Danville, Illinois: The Danville Sanitary District is in the first year of operation of its cogeneration project. This site is located in eastern Illinois and has an average flow of 5 to 8 MGD. The digesters produce 58,000 ft3/day of biogas. Danville utilizes a reciprocating engine to produce up to 150 kW of electricity and 778,000 BTU/hour of thermal energy. The thermal energy is used to supplement boilers that heat both the buildings and anaerobic digesters at the plant. The electricity goes directly into the plant’s control center. The system is expected to save the district $225/day in electricity and $80/day in natural gas expenses.
The staff at the treatment plant in Danville started researching this project almost four years ago, and most of the engineering was done in-house. Total project cost was $750,000; with a $200,000 grant from the Illinois Department of Commerce and Economic Opportunity, the projected payback is expected to be approximately five years. The long term goals at Danville include achieving net-zero energy consumption. Using HSW to increase biogas production may be in the facility’s future and staff is looking into ways to cut the plant’s overall energy use, such as upgrading older, less efficient equipment.

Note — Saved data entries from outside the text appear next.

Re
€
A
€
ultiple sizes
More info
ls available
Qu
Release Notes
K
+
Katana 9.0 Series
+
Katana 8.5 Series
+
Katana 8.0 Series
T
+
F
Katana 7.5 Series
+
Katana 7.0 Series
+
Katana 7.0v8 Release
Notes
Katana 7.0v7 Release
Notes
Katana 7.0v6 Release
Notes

The case studies included in this article are installations of turbines and IC engines installed at wastewater treatment plants, however the general discussion applies to any type of cogeneration with biogas as the fuel source. Project economics including payback for CHP systems are site specific. To be cost-effective, the savings in power and fuel costs need to be compared to the capital, operating and maintenance costs of a CHP system. Factors influencing the payback period include the types of waste being treated and the chemistry of the biogas (there is no “typical quality biogas”). It also depends on the type of cogeneration equipment as these systems all have different requirements for inlet fuel. As other fuel sources become more expensive, it makes good sense to evaluate the possibility of turning waste into energy.
Kim Murdock-Timmerman is the Biogas and Media Specialist for Unison Solutions, Inc. She thanks Sharon Theiszen, Sheboygan Regional WWTF, Joe Zakovec, City of Janesville WWTF and Thomas Stone, P.E., Danville Sanitary District for their contributions to this article.